I have to keep Maisie shorter and now I've got used to it I much prefer it on her - she has a poodley coat and I can't manage it once it's gone boyond a certain length (about 3cm). I always take her collar off indoors as she mats having it on all the time. I try to clip or scissor her coat 'little and often' to save the need for major, drastic grooms ...she's had a few of those! Maybe the little and often approach would work for Milo too?

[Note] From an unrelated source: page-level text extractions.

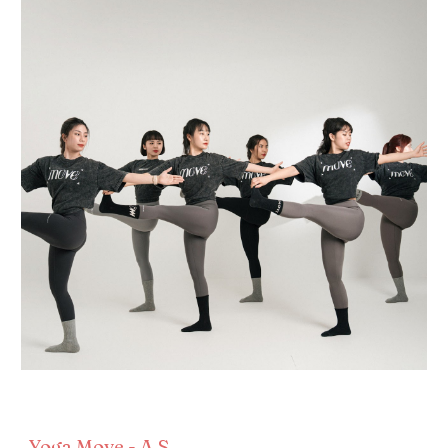
Yoga Move - A.S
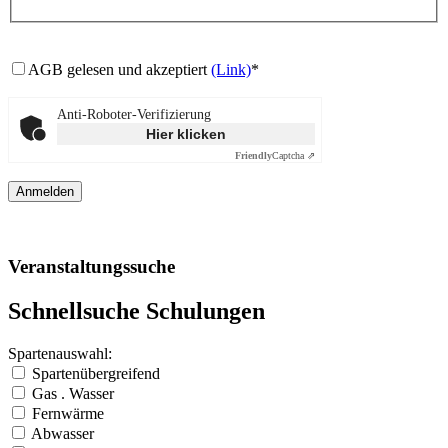
AGB gelesen und akzeptiert
(Link)
*
Anti-Roboter-Verifizierung
Hier klicken
Friendly
Captcha ⇗
Veranstaltungssuche
Schnellsuche Schulungen
Spartenauswahl:
Spartenübergreifend
Gas . Wasser
Fernwärme
Abwasser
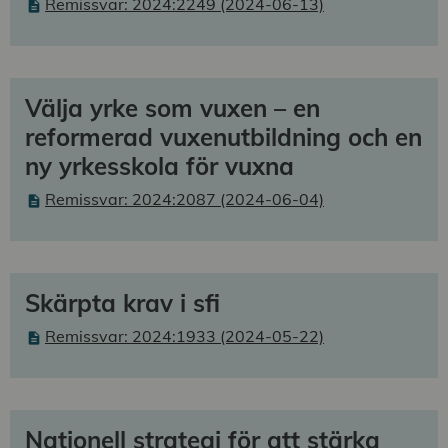
Remissvar: 2024:2249 (2024-06-13)
Välja yrke som vuxen – en
reformerad vuxenutbildning och en
ny yrkesskola för vuxna
Remissvar: 2024:2087 (2024-06-04)
Skärpta krav i sfi
Remissvar: 2024:1933 (2024-05-22)
Nationell strategi för att stärka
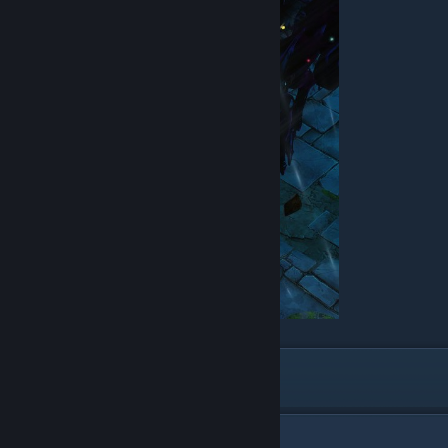
Спасибо за понимание
7
Comments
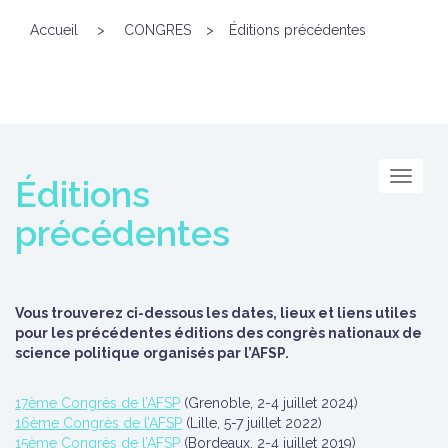
Accueil
>
CONGRES
>
Éditions précédentes
Menu
Éditions
précédentes
Vous trouverez ci-dessous les dates, lieux et liens utiles
pour les précédentes éditions des congrès nationaux de
science politique organisés par l’AFSP.
17ème Congrès de l’AFSP
(Grenoble, 2-4 juillet 2024)
16ème Congrès de l’AFSP
(Lille, 5-7 juillet 2022)
15ème Congrès de l’AFSP
(Bordeaux, 2-4 juillet 2019)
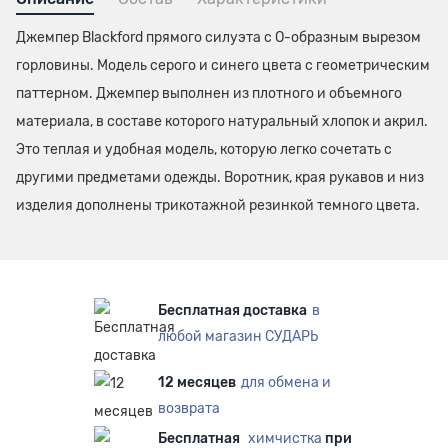
Джемпер Blackford прямого силуэта с О-образным вырезом
горловины. Модель серого и синего цвета с геометрическим
паттерном. Джемпер выполнен из плотного и объемного
материала, в составе которого натуральный хлопок и акрил.
Это теплая и удобная модель, которую легко сочетать с
другими предметами одежды. Воротник, края рукавов и низ
изделия дополнены трикотажной резинкой темного цвета.
Бесплатная доставка
в
любой магазин СУДАРЬ
12 месяцев
для обмена и
возврата
Бесплатная
химчистка
при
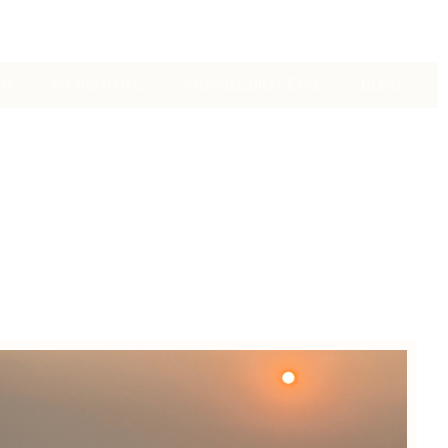
ON
MA RETRAITE
JOURNÉE BIEN-ÊTRE
BLOG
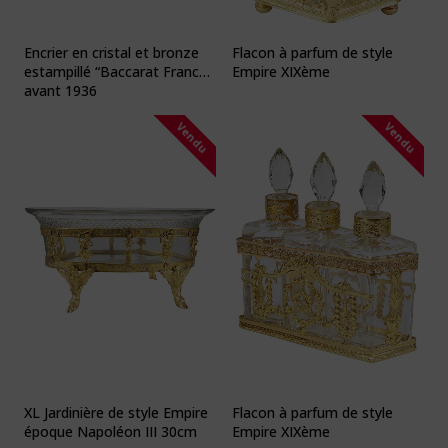
Encrier en cristal et bronze
Flacon à parfum de style
estampillé “Baccarat France”
Empire XIXème
avant 1936
Vendu
Vendu
XL Jardinière de style Empire
Flacon à parfum de style
époque Napoléon III 30cm
Empire XIXème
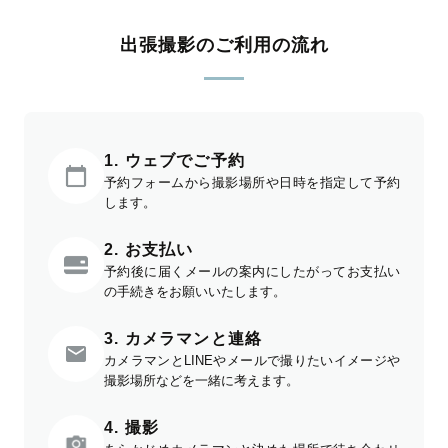
出張撮影のご利用の流れ
1. ウェブでご予約
予約フォームから撮影場所や日時を指定して予約
します。
2. お支払い
予約後に届くメールの案内にしたがってお支払い
の手続きをお願いいたします。
3. カメラマンと連絡
カメラマンとLINEやメールで撮りたいイメージや
撮影場所などを一緒に考えます。
4. 撮影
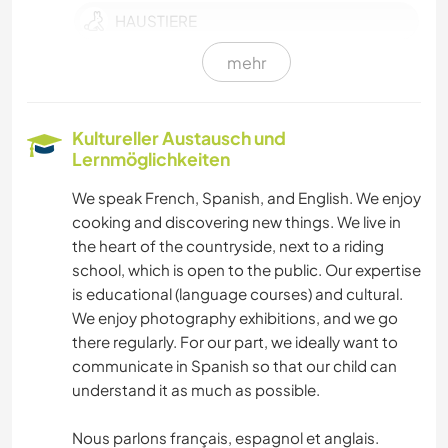
HAUSTIERE
mehr
SPRACHEN
KOCHEN & BACKEN
Kultureller Austausch und
Lernmöglichkeiten
FOTOGRAFIE
We speak French, Spanish, and English. We enjoy
cooking and discovering new things. We live in
BÜCHER
the heart of the countryside, next to a riding
school, which is open to the public. Our expertise
TIERE
is educational (language courses) and cultural.
We enjoy photography exhibitions, and we go
there regularly. For our part, we ideally want to
communicate in Spanish so that our child can
understand it as much as possible.
Nous parlons français, espagnol et anglais.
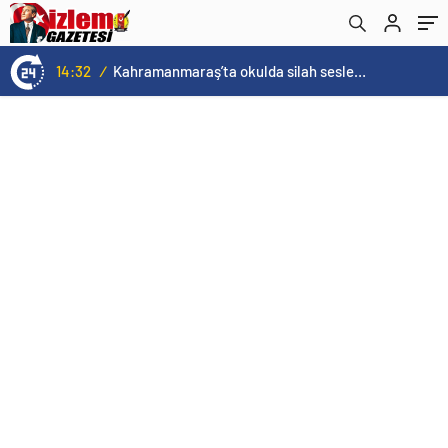
Gündemine Taşıdı
14:32
/
Kahramanmaraş’ta okulda silah sesleri duyuldu! Ölü ve yaralılar var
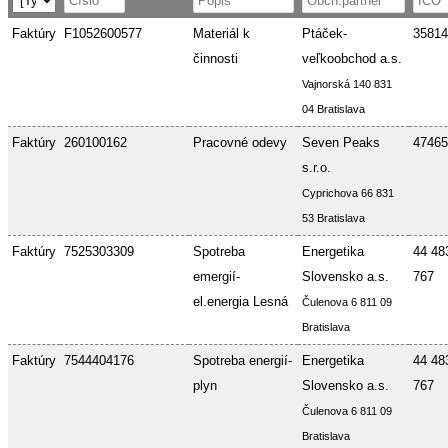
Faktúry
F1052600577
Materiál k
Ptáček-
35814
činnosti
veľkoobchod a.s.
Vajnorská 140 831
04 Bratislava
Faktúry
260100162
Pracovné odevy
Seven Peaks
47465
s.r.o.
Cyprichova 66 831
53 Bratislava
Faktúry
7525303309
Spotreba
Energetika
44 48
emergií-
Slovensko a.s.
767
el.energia Lesná
Čulenova 6 811 09
Bratislava
Faktúry
7544404176
Spotreba energií-
Energetika
44 48
plyn
Slovensko a.s.
767
Čulenova 6 811 09
Bratislava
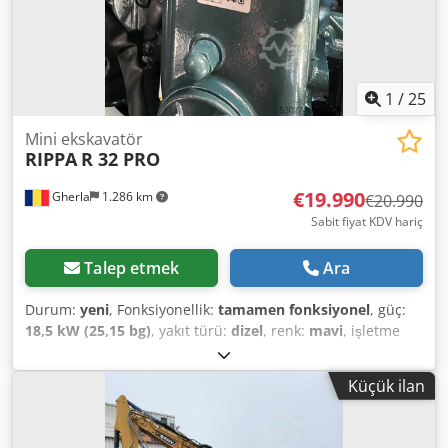
1
/
25
Mini ekskavatör
RIPPA
R 32 PRO
€19.990
Gherla
1.286 km
€20.990
Sabit fiyat KDV hariç
Talep etmek
Ara
Durum:
yeni
, Fonksiyonellik:
tamamen fonksiyonel
, güç:
18,5 kW (25,15 bg)
, yakıt türü:
dizel
, renk:
mavi
, işletme
ağırlığı:
3.375 kg
, Üretim yılı:
2025
, Yeni RIPPA R 32 Pro
mini ekskavatör, Japon Kubota motor, 4 silindir, 18,5 kw,
Küçük ilan
Euro 5 emisyon, Tier 4 Stage V, seçici montajı, klima,
mansalier kamerası, üretim yılı 2025, hızlı bağlantı
elemanı, 1000 mm eğimli kepçe, garanti. Dwjdpewlvzujfx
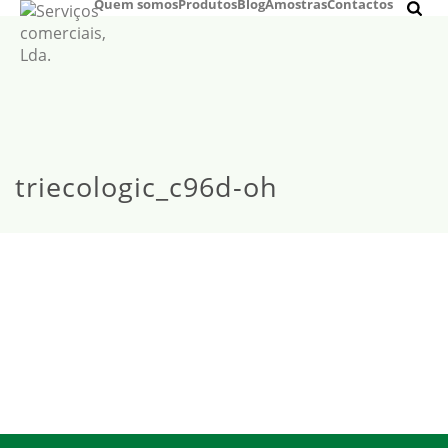
Quem somos
Produtos
Blog
Amostras
Contactos
triecologic_c96d-oh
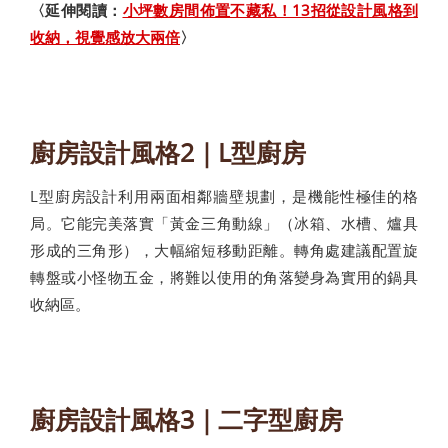
〈延伸閱讀：
小坪數房間佈置不藏私！13招從設計風格到
收納，視覺感放大兩倍
〉
廚房設計風格2｜L型廚房
L型廚房設計利用兩面相鄰牆壁規劃，是機能性極佳的格
局。它能完美落實「黃金三角動線」（冰箱、水槽、爐具
形成的三角形），大幅縮短移動距離。轉角處建議配置旋
轉盤或小怪物五金，將難以使用的角落變身為實用的鍋具
收納區。
廚房設計風格3｜二字型廚房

Bess is different, just loose waves, and is a doddle in comparison. x


----------



## colpa110

Personally I think a curly coat will get even more curly in time / with more cuts whatever you use...Betty certainly has ( soooo poodley when short) Ted on the other hand is still pretty straight coated despite being clippered


----------



## DB1

Where I have trimmed the hair on Dudley's head it now has the crimped look, on his neck where the collar has rubbed some of his coat down it is quite curly, On his body it is wavy - I think I could trim it to half its length and it would stay similar but it will grow again and i'm thinking it would probably get curlier if I cut it back a second time - I expect with some length it may have the crimped look, I remember seeing a small labradoodle last summer that almost looked like it had long dreadlocks all over!
(actually under the top coat Dudley's back legs are like that).


----------



## MillieDog

I try and keep Millie's coat longish and use clippers every couple of months. Her fur hasn't changed much over time, its still shaggy bordering on fluffy, except for the black patch on her back, thats always been more curly and still is.


----------



## JoJo

Seems to be more about the coat texture, rather than what is used to cut it  

Need to see Milo photos ... No more matts is brill Val, his coat will grow back and best of all he will be comfortable. 

Can you imagine how a tight matt feels against a dogs skin? I am just so pleased when I comb one out


----------



## Kipling krazy

Alfie started with a scissor cut when younger but has also been clipped. A general all over cut every 8 weeks 'ish'. Not too shaved. Haven't noticed much difference. Always soft, silky and sweet smelling when he returns!


----------